Mugdha Pattnaik Nov. 16, 2021, 6:20 p.m. UTC | #2
Apologies for the late reply, I got caught up with other commitments.

> On Fri, Oct 8, 2021 at 1:11 AM Junio C Hamano <gitster@pobox.com> wrote:
>
> "Mugdha Pattnaik via GitGitGadget" <gitgitgadget@gmail.com> writes:
>
> > From: mugdha <mugdhapattnaik@gmail.com>
>
> This line is called "in-body header" that is used to override the
> author name that is automatically obtained from the e-mail's "From:"
> header (which is set to "Mugdha Pattnaik via GitGitGadget" by GGG,
> which is obviously not your name, hence we use an in-body header to
> override it).  It should match what you use to sign off your patches,
> the one we see below.
>
> I'll hand-edit so that "git show" will say that the author is
> "Mugdha Pattnaik", not "mugdha", while applying, but please make
> sure your further submissions will not have this problem.

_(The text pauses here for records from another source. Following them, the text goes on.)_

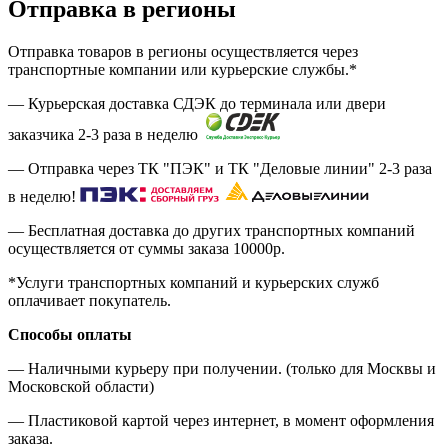
Отправка в регионы
Отправка товаров в регионы осуществляется через
транспортные компании или курьерские службы.*
— Курьерская доставка СДЭК до терминала или двери
заказчика 2-3 раза в неделю
— Отправка через ТК "ПЭК" и ТК "Деловые линии" 2-3 раза
в неделю!
— Бесплатная доставка до других транспортных компаний
осуществляется от суммы заказа
10000р.
*Услуги транспортных компаний и курьерских служб
оплачивает покупатель.
Способы оплаты
— Наличными курьеру при получении. (только для Москвы и
Московской области)
— Пластиковой картой через интернет, в момент оформления
заказа.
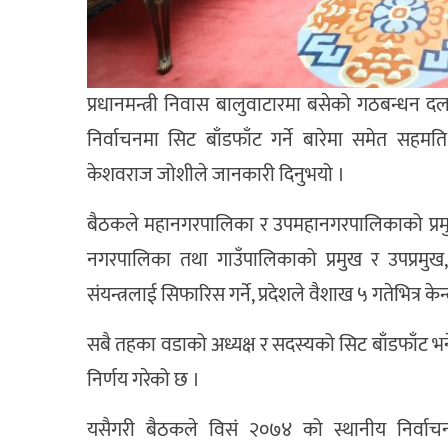
प्रधानमन्त्री निवास बालुवाटारमा बसेको गठबन्धन 
निर्वाचनमा सिट बाँडफाँट गर्ने बारेमा समेत सहमति 
केशवराज जोशीले जानकारी दिनुभयो ।
बैठकले महानगरपालिका र उपमहानगरपालिकाको प्रमुख र उ
नगरपालिका तथा गाउँपालिकाको प्रमुख र उपप्रमुख, अध
संयन्त्रलाई सिफारिस गर्ने, प्रदेशले वैशाख ५ गतेभित्र के
सबै तहका वडाको अध्यक्ष र सदस्यको सिट बाँडफाँट भने ज
निर्णय गरेको छ ।
यसैगरी बैठकले विसं २०७४ को स्थानीय निर्वा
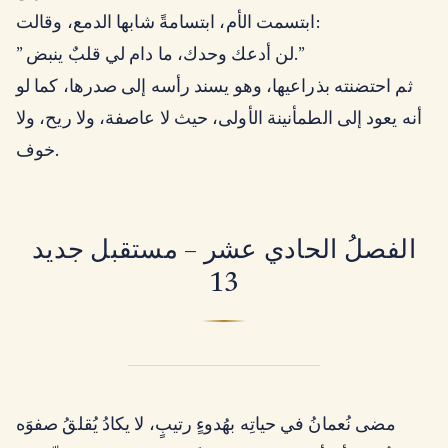
ابتسمت الأم، ابتسامةً شابها الدمع، وقالت:
” لن أدعك وحدك، ما دام لي قلبٌ ينبض.”
ثم احتضنته بذراعيها، وهو يسند رأسه إلى صدرها، كما لو
أنه يعود إلى الطمأنينة الأولى، حيث لا عاصفة، ولا ريح، ولا
خوف.
الفصلُ الحادي عشر – مستقبل جديد
13
مضى نُعمانُ في حياتِه بهُدوءٍ رتيبٍ، لا يكادُ يُقلقُ صفوَه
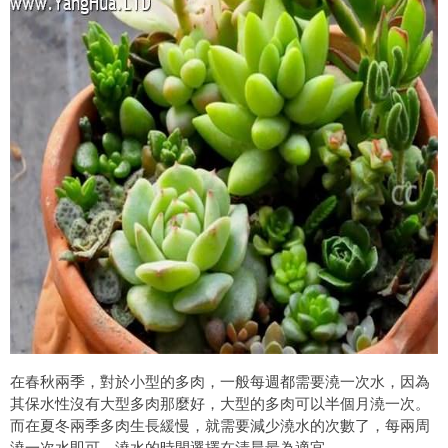
在春秋兩季，對於小型的多肉，一般每週都需要澆一次水，因為
其保水性沒有大型多肉那麼好，大型的多肉可以半個月澆一次。
而在夏冬兩季多肉生長緩慢，就需要減少澆水的次數了，每兩周
澆一次水即可，澆水的時間選擇在清晨最為適宜。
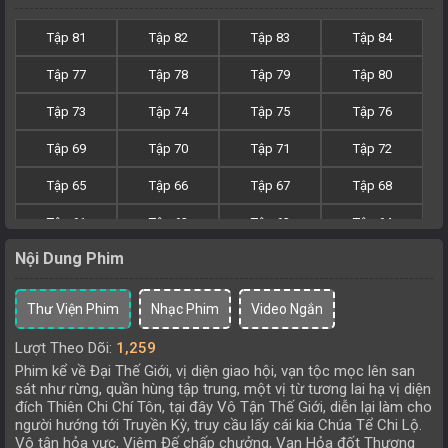
Tập 81
Tập 82
Tập 83
Tập 84
Tập 77
Tập 78
Tập 79
Tập 80
Tập 73
Tập 74
Tập 75
Tập 76
Tập 69
Tập 70
Tập 71
Tập 72
Tập 65
Tập 66
Tập 67
Tập 68
Tập 61
Tập 62
Tập 63
Tập 64
Nội Dung Phim
Tập 57
Tập 58
Tập 59
Tập 60
Tập 53
Tập 54
Tập 55
Tập 56
Thư Viện Phim
Nhạc Phim
Video Ngắn
Tập 49
Tập 50
Tập 51
Tập 52
Lượt Theo Dõi:
1,259
Phim kể về Đại Thế Giới, vị diện giao hội, vạn tộc mọc lên san
Tập 45
Tập 46
Tập 47
Tập 48
sát như rừng, quần hùng tập trung, một vị từ tương lai hạ vị diện
đích Thiên Chi Chí Tôn, tại đây Vô Tận Thế Giới, diễn lại làm cho
Tập 41
Tập 42
Tập 43
Tập 44
người hướng tới Truyền Kỳ, truy cầu lấy cái kia Chúa Tể Chi Lộ.
Vô tận hỏa vực, Viêm Đế chấp chưởng, Vạn Hỏa đốt Thương
Tập 37
Tập 38
Tập 39
Tập 40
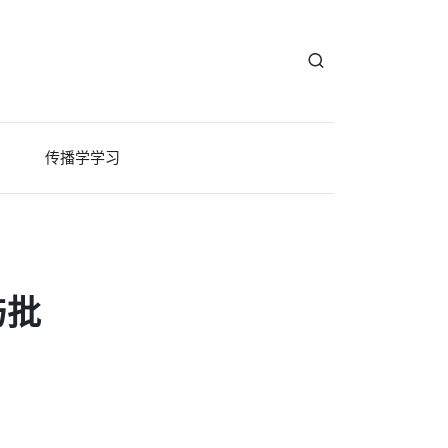
传播学学习
与批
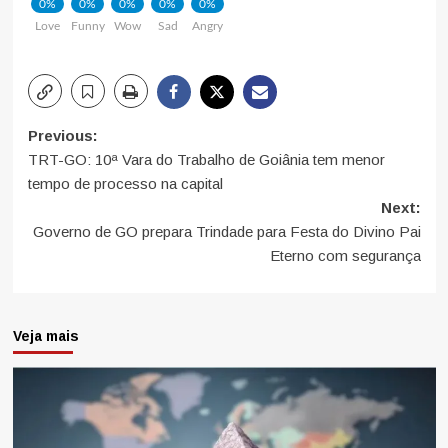
0%
0%
0%
0%
0%
Love
Funny
Wow
Sad
Angry
Post
Previous:
TRT-GO: 10ª Vara do Trabalho de Goiânia tem menor
navigation
tempo de processo na capital
Next:
Governo de GO prepara Trindade para Festa do Divino Pai
Eterno com segurança
Veja mais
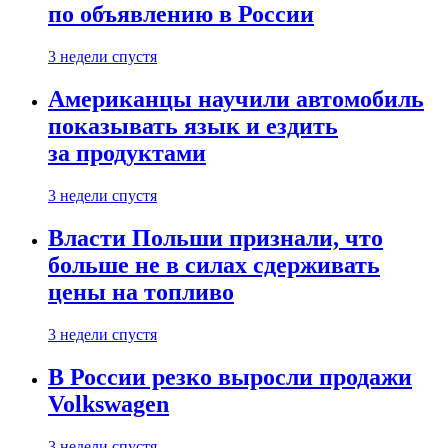
по объявлению в России
3 недели спустя
Американцы научили автомобиль
показывать язык и ездить
за продуктами
3 недели спустя
Власти Польши признали, что
больше не в силах сдерживать
цены на топливо
3 недели спустя
В России резко выросли продажи
Volkswagen
3 недели спустя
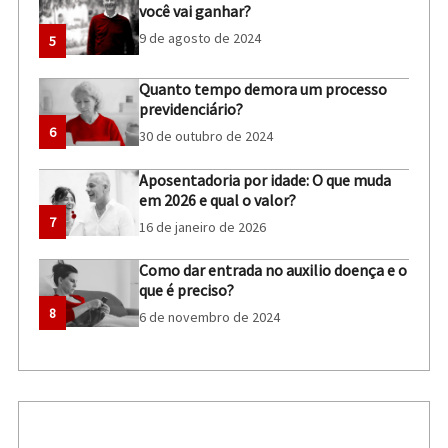
você vai ganhar?
9 de agosto de 2024
5
Quanto tempo demora um processo
previdenciário?
6
30 de outubro de 2024
Aposentadoria por idade: O que muda
em 2026 e qual o valor?
7
16 de janeiro de 2026
Como dar entrada no auxilio doença e o
que é preciso?
8
6 de novembro de 2024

Okay, I will keep this in mind for future patches.


> > Currently, running 'git submodule deinit' on repos where the
> > submodule's '.git' is a directory, aborts with a message that is not
> > exactly user friendly. Let's change this to instead warn the user
> > to rerun the command with '--force'.
>
> OK.  That sounds like an improvement, albeit possibly an overly
> cautious one, as a casual "deinit" user will get an error as before
> without "--force", which may or may not be a good thing.  Requiring
> "--force" means it is safer by default by not changing the on-disk
> data.  But requiring "--force" also means we end up training users
> to say "--force" when it shouldn't have to be.
>
> A plausible alternative is to always absorb but with a warning "we
> absorbed it for you", without requiring "--force".  If we didn't
> have "git submodule deinit" command now and were designing it from
> scratch, would we design it to fail because the submodule's git
> directory is not absorbed?  I doubt it, as I do not think of a good
> reason to do so offhand.

Okay, I understand now. I'll remove the condition that checks for "--force"
and will go ahead with absorbing the gitdir after displaying the suggested
warning message. Currently I suppress the warnings when the "--quiet"
flag is set; I think I will continue to do that, even after implementing the
above change. Do let me know if I should be doing otherwise.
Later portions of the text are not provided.